Saved entries
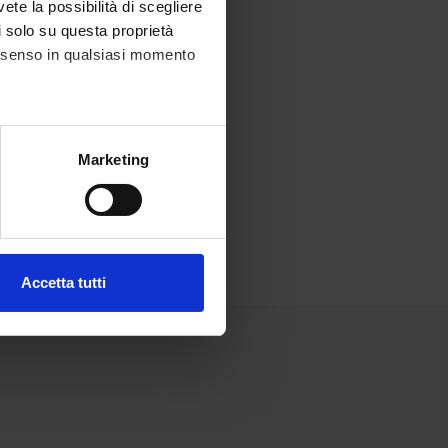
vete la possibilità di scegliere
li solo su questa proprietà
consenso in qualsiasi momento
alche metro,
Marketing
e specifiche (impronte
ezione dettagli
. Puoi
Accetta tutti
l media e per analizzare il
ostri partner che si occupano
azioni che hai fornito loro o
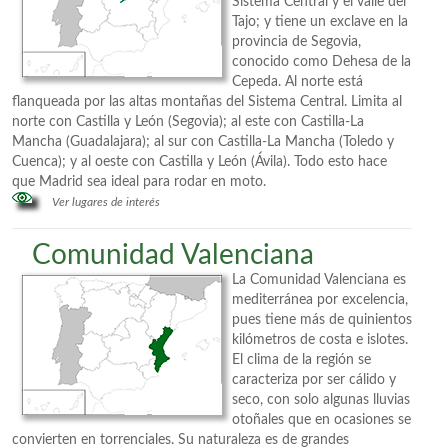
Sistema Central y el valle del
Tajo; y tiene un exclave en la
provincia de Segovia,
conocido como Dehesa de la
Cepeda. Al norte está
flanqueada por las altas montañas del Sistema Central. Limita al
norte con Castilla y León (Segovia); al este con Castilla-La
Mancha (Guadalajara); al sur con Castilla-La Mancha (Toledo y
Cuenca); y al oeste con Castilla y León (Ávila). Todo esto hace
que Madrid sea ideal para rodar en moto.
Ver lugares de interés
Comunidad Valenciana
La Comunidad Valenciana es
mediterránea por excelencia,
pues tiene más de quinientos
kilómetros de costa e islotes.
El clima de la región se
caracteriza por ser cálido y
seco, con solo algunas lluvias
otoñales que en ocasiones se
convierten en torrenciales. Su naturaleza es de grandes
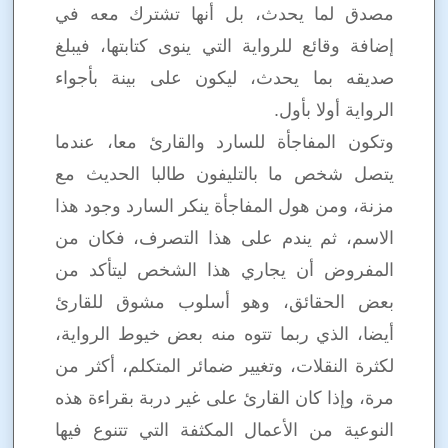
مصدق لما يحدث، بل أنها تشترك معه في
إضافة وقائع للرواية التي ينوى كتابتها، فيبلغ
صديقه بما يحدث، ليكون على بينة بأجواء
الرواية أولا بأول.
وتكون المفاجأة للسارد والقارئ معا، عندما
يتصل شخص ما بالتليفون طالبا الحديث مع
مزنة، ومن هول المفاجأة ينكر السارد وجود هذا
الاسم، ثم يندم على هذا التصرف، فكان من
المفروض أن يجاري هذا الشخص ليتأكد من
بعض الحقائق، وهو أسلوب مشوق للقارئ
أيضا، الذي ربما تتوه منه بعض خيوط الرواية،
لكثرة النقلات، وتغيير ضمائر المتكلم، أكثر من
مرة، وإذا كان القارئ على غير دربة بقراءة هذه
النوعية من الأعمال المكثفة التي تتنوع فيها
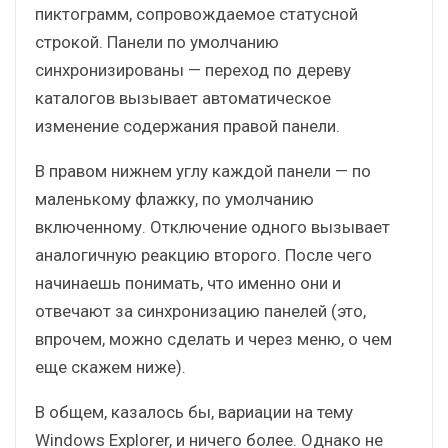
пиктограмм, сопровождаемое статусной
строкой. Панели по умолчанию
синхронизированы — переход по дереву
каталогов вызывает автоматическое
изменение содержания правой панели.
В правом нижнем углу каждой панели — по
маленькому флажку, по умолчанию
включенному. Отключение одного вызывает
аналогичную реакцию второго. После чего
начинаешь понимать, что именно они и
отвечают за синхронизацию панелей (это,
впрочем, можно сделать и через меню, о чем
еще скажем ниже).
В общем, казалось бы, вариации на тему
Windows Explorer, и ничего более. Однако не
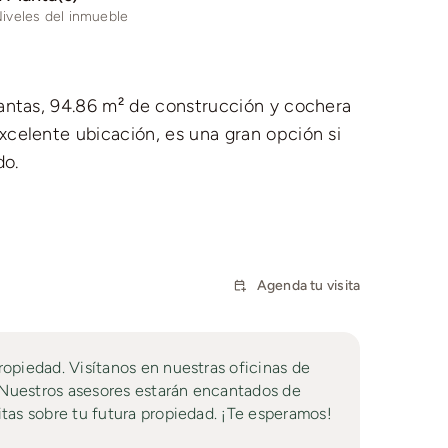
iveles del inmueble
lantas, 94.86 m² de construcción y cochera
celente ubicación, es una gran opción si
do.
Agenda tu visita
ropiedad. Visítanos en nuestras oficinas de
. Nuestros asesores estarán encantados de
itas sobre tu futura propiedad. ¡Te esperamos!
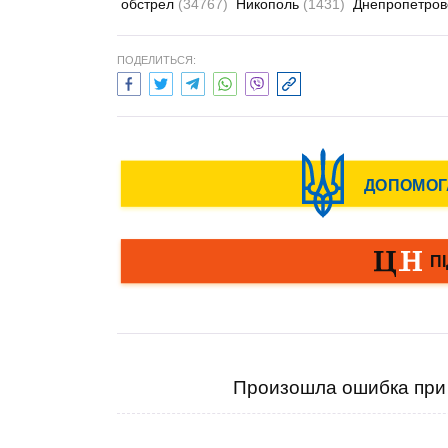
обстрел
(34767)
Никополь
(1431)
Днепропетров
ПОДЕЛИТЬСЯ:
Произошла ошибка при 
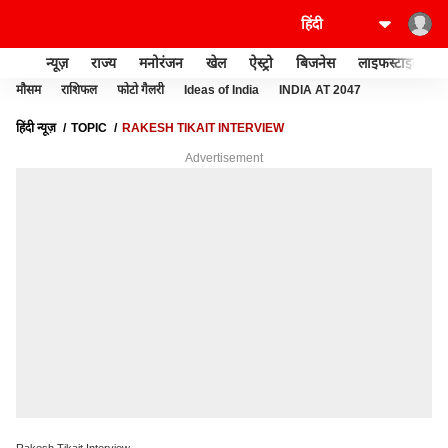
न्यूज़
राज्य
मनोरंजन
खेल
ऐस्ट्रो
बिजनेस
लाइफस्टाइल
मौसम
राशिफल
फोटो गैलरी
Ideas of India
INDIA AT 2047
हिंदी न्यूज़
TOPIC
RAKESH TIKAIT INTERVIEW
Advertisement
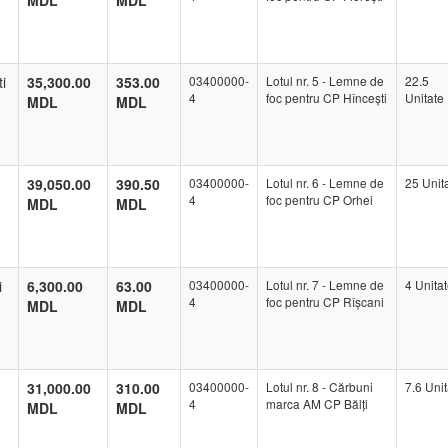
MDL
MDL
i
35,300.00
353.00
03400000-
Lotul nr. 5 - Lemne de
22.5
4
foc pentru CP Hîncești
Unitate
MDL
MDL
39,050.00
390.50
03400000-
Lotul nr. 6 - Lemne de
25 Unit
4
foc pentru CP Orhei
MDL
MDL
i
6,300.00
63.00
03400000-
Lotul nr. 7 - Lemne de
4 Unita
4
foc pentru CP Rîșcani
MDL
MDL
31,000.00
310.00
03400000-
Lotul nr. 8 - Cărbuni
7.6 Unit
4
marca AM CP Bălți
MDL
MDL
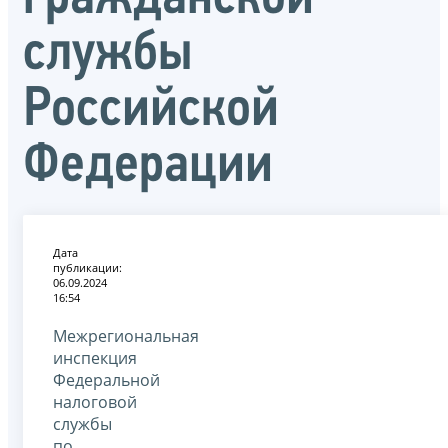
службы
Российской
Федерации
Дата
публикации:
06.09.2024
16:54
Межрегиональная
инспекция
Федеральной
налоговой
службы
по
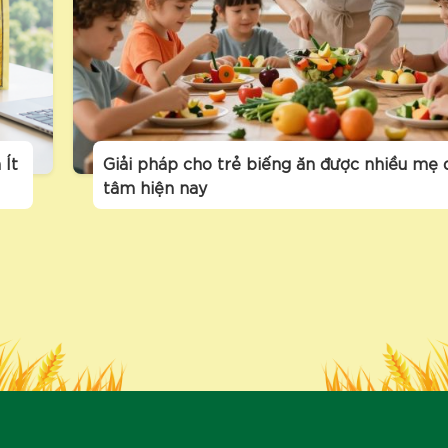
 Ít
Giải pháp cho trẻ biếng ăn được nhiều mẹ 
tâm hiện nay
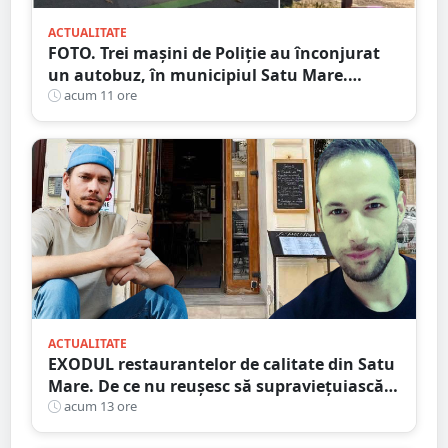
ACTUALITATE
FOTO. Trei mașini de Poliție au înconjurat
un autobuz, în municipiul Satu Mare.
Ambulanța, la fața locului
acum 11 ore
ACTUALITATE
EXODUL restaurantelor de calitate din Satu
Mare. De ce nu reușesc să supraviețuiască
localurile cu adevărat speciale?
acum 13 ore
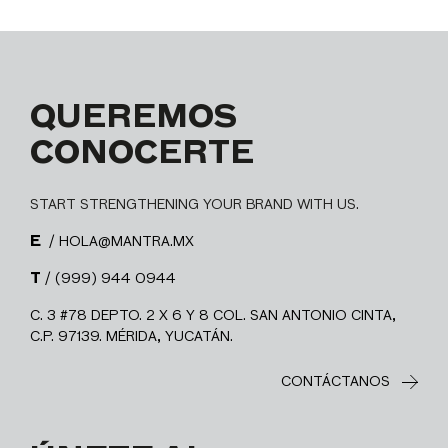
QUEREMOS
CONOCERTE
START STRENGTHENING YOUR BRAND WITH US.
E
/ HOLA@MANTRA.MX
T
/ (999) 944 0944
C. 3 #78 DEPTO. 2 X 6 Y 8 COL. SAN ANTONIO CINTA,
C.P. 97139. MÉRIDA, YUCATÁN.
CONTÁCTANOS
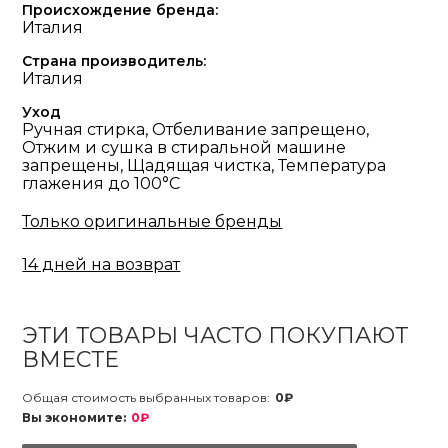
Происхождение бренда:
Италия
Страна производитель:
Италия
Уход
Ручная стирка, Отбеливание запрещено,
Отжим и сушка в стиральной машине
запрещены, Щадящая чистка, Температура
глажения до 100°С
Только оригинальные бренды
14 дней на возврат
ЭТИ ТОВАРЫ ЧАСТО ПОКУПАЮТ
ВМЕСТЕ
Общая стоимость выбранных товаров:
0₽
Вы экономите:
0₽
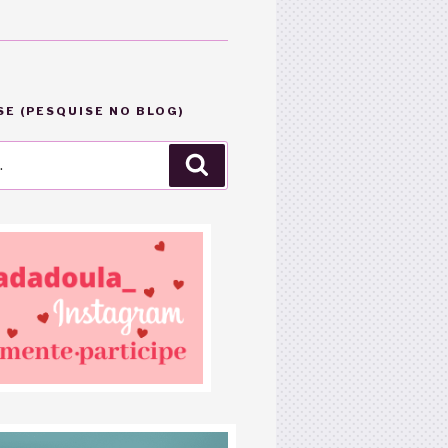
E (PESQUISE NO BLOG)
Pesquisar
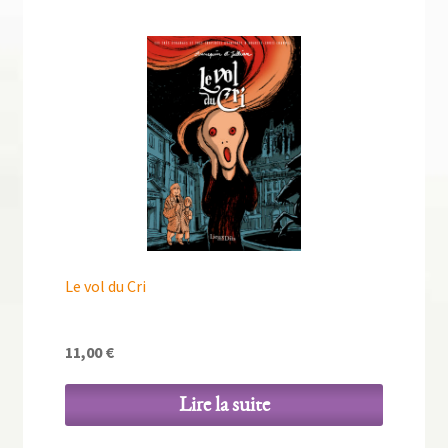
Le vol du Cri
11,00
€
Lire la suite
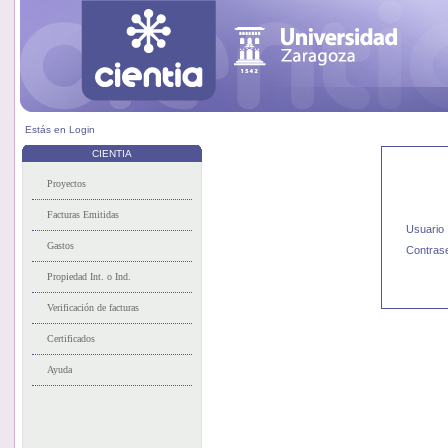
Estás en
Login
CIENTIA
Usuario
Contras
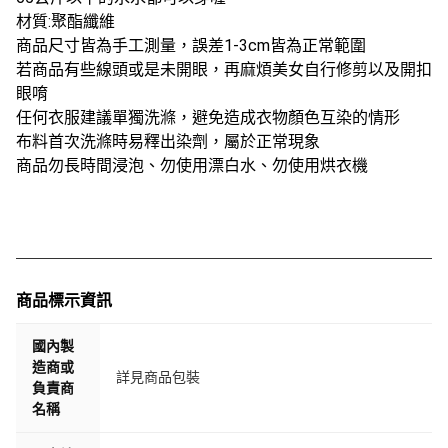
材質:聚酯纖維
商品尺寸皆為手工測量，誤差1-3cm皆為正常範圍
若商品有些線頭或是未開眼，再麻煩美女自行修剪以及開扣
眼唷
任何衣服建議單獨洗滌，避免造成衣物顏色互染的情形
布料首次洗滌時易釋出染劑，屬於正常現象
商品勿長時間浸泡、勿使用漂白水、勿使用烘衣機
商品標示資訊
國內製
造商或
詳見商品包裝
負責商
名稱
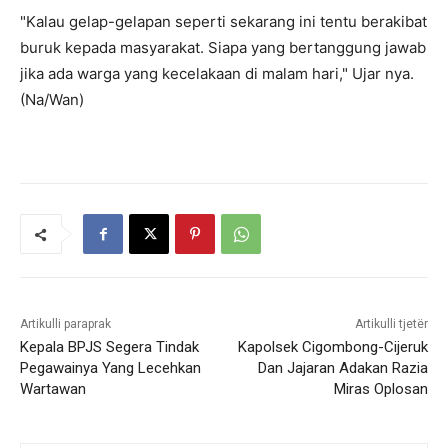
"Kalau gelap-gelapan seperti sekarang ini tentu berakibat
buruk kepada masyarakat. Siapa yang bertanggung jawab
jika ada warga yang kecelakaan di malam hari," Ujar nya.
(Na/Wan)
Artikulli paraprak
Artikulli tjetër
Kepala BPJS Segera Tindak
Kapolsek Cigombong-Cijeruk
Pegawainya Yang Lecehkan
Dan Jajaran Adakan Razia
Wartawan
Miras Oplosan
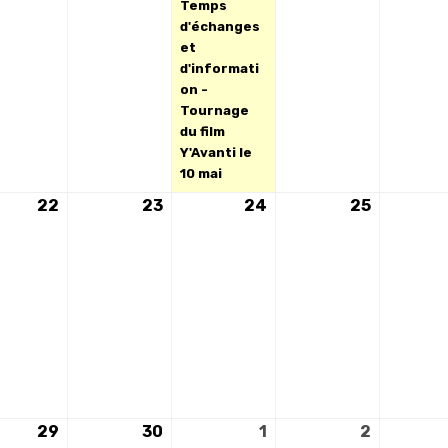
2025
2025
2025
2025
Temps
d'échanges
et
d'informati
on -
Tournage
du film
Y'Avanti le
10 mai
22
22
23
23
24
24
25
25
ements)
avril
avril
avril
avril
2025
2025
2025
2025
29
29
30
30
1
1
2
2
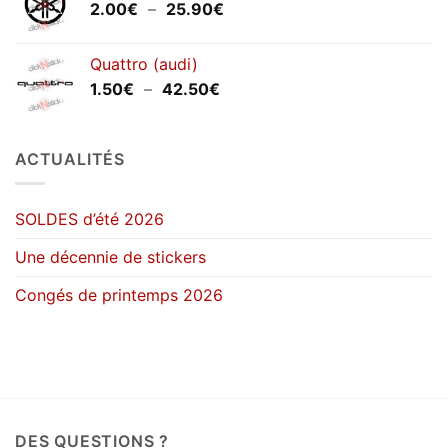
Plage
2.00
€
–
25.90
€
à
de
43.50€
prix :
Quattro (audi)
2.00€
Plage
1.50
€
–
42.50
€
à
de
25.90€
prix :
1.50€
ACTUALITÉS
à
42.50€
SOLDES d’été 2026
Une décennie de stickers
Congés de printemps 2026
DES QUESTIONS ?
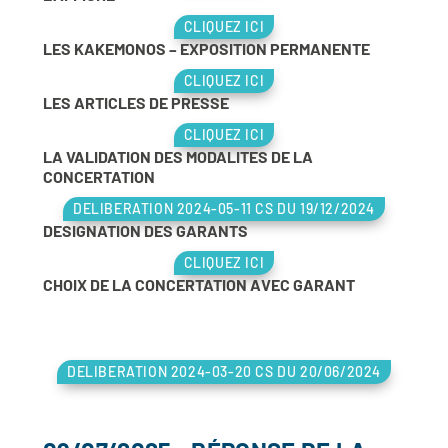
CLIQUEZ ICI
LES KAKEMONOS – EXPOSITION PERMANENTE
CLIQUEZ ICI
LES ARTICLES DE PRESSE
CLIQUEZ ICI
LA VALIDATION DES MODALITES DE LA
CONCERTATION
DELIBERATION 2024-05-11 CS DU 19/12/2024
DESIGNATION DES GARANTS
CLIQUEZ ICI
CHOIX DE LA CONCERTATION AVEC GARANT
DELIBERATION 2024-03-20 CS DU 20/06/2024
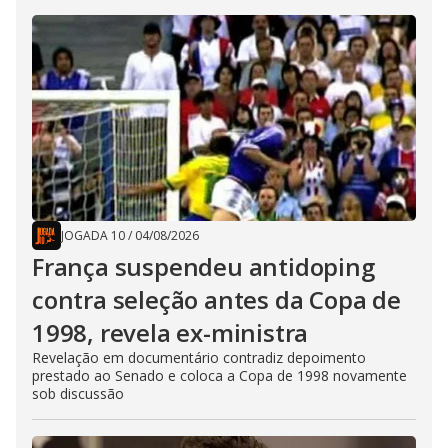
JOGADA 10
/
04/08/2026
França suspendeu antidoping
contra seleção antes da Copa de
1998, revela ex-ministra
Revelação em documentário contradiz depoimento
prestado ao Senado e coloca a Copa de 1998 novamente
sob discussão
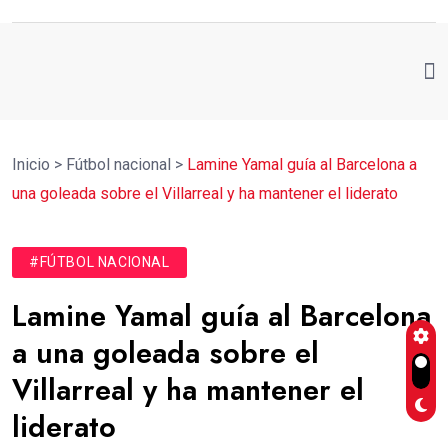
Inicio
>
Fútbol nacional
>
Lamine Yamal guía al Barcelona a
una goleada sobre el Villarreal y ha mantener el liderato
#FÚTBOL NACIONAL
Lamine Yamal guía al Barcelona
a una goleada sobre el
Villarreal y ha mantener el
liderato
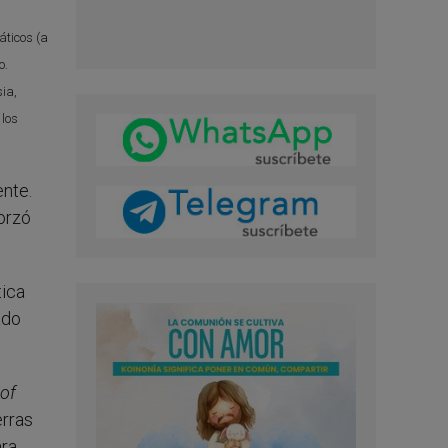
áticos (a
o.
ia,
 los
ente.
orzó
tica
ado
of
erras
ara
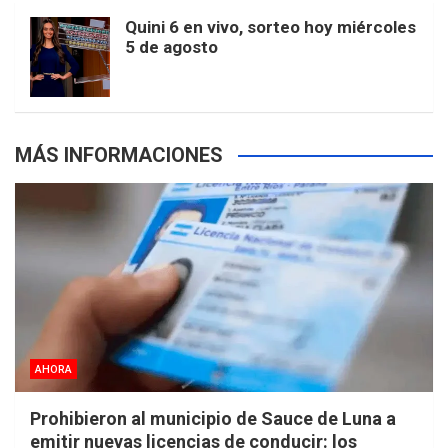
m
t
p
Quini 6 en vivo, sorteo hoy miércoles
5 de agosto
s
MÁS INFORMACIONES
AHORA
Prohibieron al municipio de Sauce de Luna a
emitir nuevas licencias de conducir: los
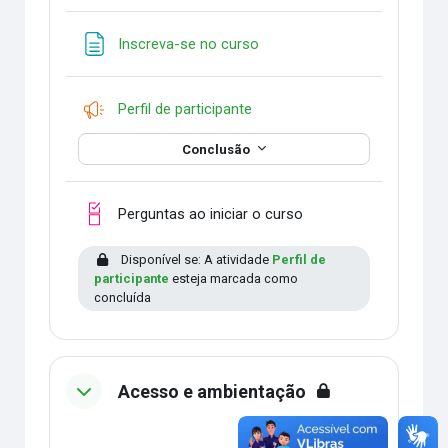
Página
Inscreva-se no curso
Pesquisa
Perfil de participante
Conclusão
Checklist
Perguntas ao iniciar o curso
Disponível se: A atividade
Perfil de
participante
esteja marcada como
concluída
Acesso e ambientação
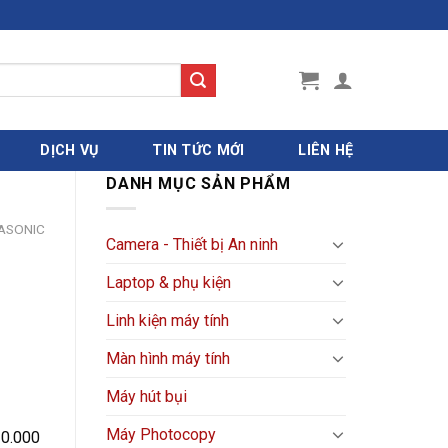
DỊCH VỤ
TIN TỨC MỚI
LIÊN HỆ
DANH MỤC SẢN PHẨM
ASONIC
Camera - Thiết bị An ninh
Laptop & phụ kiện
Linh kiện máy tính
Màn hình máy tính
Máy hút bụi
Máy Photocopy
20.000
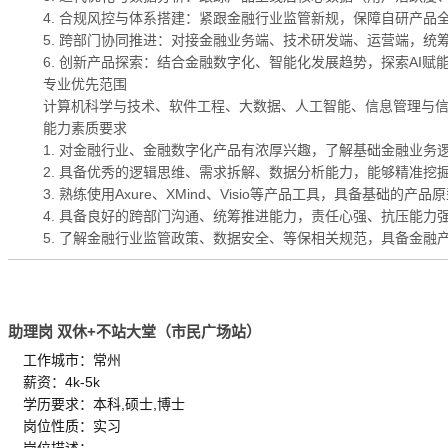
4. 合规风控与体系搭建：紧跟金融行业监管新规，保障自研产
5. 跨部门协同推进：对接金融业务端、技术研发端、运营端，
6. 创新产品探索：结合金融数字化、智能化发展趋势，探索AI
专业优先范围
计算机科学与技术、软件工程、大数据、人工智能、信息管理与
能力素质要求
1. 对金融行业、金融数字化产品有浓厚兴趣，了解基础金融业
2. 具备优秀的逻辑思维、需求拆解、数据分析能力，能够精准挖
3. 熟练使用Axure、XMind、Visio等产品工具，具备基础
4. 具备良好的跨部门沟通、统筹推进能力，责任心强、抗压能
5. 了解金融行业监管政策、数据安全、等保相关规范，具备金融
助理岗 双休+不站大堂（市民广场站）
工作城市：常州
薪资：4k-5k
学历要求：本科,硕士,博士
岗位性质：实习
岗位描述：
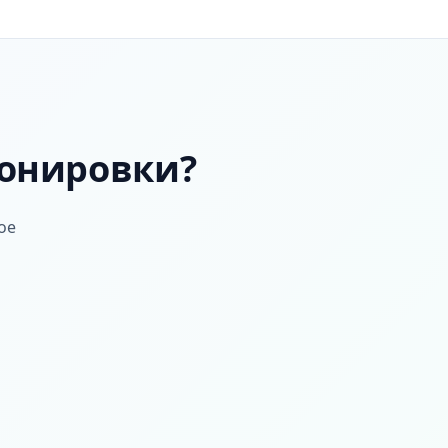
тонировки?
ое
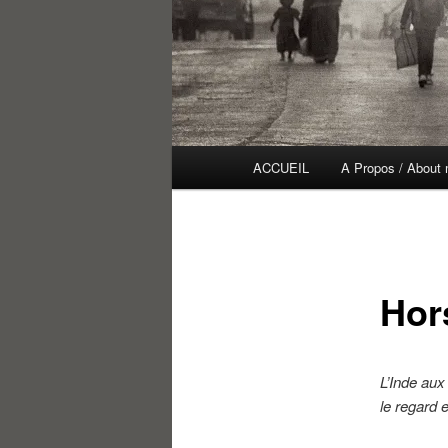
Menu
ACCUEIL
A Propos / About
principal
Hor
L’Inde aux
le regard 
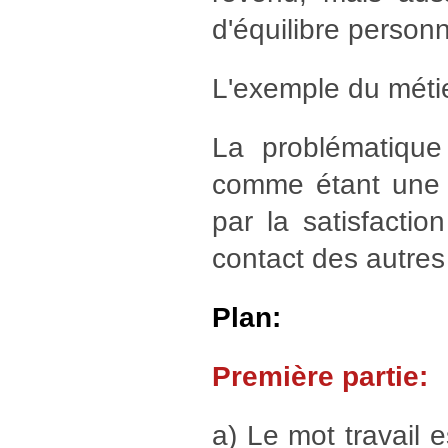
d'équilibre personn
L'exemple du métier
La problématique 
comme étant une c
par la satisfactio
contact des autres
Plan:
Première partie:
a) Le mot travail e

Exercise prompt:
Set down exactly and only the lines from the start of the entries above through the line containing "синхронизированы — переход по дереву", both ends included, omitting the pictures.

Exercise answer:
vete la possibilità di scegliere
li solo su questa proprietà
consenso in qualsiasi momento
alche metro,
Marketing
e specifiche (impronte
ezione dettagli
. Puoi
Accetta tutti
l media e per analizzare il
ostri partner che si occupano
azioni che hai fornito loro o
Sistema Central y el valle del
Tajo; y tiene un exclave en la
provincia de Segovia,
conocido como Dehesa de la
Cepeda. Al norte está
flanqueada por las altas montañas del Sistema Central. Limita al
norte con Castilla y León (Segovia); al este con Castilla-La
Mancha (Guadalajara); al sur con Castilla-La Mancha (Toledo y
Cuenca); y al oeste con Castilla y León (Ávila). Todo esto hace
que Madrid sea ideal para rodar en moto.
Ver lugares de interés
Comunidad Valenciana
La Comunidad Valenciana es
mediterránea por excelencia,
pues tiene más de quinientos
kilómetros de costa e islotes.
El clima de la región se
caracteriza por ser cálido y
seco, con solo algunas lluvias
otoñales que en ocasiones se
convierten en torrenciales. Su naturaleza es de grandes
مصدق لما يحدث، بل أنها تشترك معه في
إضافة وقائع للرواية التي ينوى كتابتها، فيبلغ
صديقه بما يحدث، ليكون على بينة بأجواء
الرواية أولا بأول.
وتكون المفاجأة للسارد والقارئ معا، عندما
يتصل شخص ما بالتليفون طالبا الحديث مع
مزنة، ومن هول المفاجأة ينكر السارد وجود هذا
الاسم، ثم يندم على هذا التصرف، فكان من
المفروض أن يجاري هذا الشخص ليتأكد من
بعض الحقائق، وهو أسلوب مشوق للقارئ
أيضا، الذي ربما تتوه منه بعض خيوط الرواية،
لكثرة النقلات، وتغيير ضمائر المتكلم، أكثر من
مرة، وإذا كان القارئ على غير دربة بقراءة هذه
النوعية من الأعمال المكثفة التي تتنوع فيها
пиктограмм, сопровождаемое статусной
строкой. Панели по умолчанию
синхронизированы — переход по дереву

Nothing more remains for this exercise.